About The Team/Role
Working closely with the Platform Operations Lead, the Site Reliability Engineer is responsible for building out WEX's Travel engineering solutions and operational problems with a focus on optimizing existing systems, building infrastructure and eliminating work through automation in an Agile environment.
How you'll make an impact
- Engage in and improve the whole lifecycle of servicesfrom inception and design through deployment, operation and refinement
- Support capacity planning, availability, scalability, security and latency considerations for new infrastructure and service provisioning as appropriate
- Scale and optimize existing infrastructure and services sustainably through mechanisms, including automation, and evolve them by improving reliability and efficiency
- Manage end-to-end availability and performance of mission-critical services and build automation to prevent problem recurrence
- Maintain infrastructure and services by measuring, and monitoring system metrics to proactively identify operational efficiencies, potential outages and security threats in Development, UAT, Staging and Production environments
- Practice sustainable incident response and blameless postmortems
- Build infrastructure and drive projects that break things with the aim to improve the robustness of production systems
- Use the core Site Reliability Engineering principles of change management, monitoring, emergency response, capacity planning, and production readiness reviews to run the platform
- Step back to observe patterns and develop innovative tools and automation to eliminate or minimize menial tasks. Use those learnings to drive the best operational practices
- Develop and maintain solution and operational documentation and designs for all infrastructure and services within the scope of SRE
- Preserve operational visibility and response capabilities fixing and improving our dashboards, alerts, and automation
- Take part in on-call rotation as part of the Platform Operations team supporting the Wex Travel Platform
Experience You'll Bring
- Proficient in one or more of the following scripting languages: JavaScript, Nodejs, Python, PowerShell, Bash, etc
- 2 years experience working with public cloud platforms, Azure preferable
- Experience handling large numbers of diverse systems with configuration management systems like Puppet, Chef, Ansible etc.

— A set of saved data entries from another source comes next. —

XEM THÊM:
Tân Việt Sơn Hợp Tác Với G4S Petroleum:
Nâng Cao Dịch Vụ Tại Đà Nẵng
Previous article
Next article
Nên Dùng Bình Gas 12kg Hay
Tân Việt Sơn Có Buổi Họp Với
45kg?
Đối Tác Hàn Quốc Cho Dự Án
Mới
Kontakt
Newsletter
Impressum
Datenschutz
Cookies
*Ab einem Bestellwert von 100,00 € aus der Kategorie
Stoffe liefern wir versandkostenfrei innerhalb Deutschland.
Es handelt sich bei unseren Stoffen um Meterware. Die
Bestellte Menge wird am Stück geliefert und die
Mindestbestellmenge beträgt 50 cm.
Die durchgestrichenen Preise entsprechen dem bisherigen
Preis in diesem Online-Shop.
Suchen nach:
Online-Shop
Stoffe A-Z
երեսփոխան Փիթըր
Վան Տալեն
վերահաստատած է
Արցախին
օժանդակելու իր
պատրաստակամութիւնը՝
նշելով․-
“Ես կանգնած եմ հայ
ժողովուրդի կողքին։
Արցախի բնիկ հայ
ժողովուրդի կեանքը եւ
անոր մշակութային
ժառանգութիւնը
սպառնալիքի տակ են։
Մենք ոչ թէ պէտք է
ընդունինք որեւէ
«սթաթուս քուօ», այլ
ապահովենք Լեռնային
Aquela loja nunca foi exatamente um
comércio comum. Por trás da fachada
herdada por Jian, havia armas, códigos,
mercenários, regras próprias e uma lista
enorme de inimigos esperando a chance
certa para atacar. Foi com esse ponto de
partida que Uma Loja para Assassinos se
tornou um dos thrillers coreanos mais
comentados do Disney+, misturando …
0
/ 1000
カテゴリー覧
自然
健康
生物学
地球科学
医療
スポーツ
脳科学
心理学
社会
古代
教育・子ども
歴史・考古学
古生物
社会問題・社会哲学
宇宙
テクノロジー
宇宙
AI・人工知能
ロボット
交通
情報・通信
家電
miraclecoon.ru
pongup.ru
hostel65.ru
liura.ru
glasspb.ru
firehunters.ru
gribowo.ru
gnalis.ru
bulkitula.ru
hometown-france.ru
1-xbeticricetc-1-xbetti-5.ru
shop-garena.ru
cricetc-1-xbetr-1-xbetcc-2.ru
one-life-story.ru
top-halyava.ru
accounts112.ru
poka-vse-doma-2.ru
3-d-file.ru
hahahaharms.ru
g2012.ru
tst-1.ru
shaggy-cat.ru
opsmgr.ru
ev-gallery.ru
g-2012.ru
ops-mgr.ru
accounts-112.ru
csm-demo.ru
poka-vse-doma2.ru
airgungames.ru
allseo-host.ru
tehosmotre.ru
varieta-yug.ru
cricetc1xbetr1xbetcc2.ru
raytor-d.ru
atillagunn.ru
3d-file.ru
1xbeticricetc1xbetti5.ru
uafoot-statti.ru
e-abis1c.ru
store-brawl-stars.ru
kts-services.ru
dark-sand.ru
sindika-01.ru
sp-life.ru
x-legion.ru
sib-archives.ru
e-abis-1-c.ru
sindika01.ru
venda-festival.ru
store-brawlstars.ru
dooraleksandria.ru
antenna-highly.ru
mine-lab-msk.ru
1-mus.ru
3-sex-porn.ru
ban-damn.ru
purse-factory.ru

- Understanding of standard networking protocols and components such as HTTP, DNS, TCP/IP, ICMP, the OSI Model, Subnetting and Load Balancing strategies
- Understanding of Serverless Application Framework
- Experience in containerised workloads and management platforms such as Docker or Kubernetes
- Familiarity with distributed systems is a plus including Microservices
- Experience in Infrastructure automation tools such as Cloudformation, Terraform
- Understanding of CI/CD processes and experience with deployment automation tools such as CodePipeline, CodeDeploy, Jenkins, Bamboo
- Strong debugging, troubleshooting, and problem-solving skills
- Effective communication, collaboration & negotiation skills with the ability to interface with various business units and third parties
- Experience liaising with developers, operations staff and third-party resources
- Understanding of API integration
- JIRA & Confluence (Desirable)
- Software Engineering or Computer Science equivalent degree (Desirable)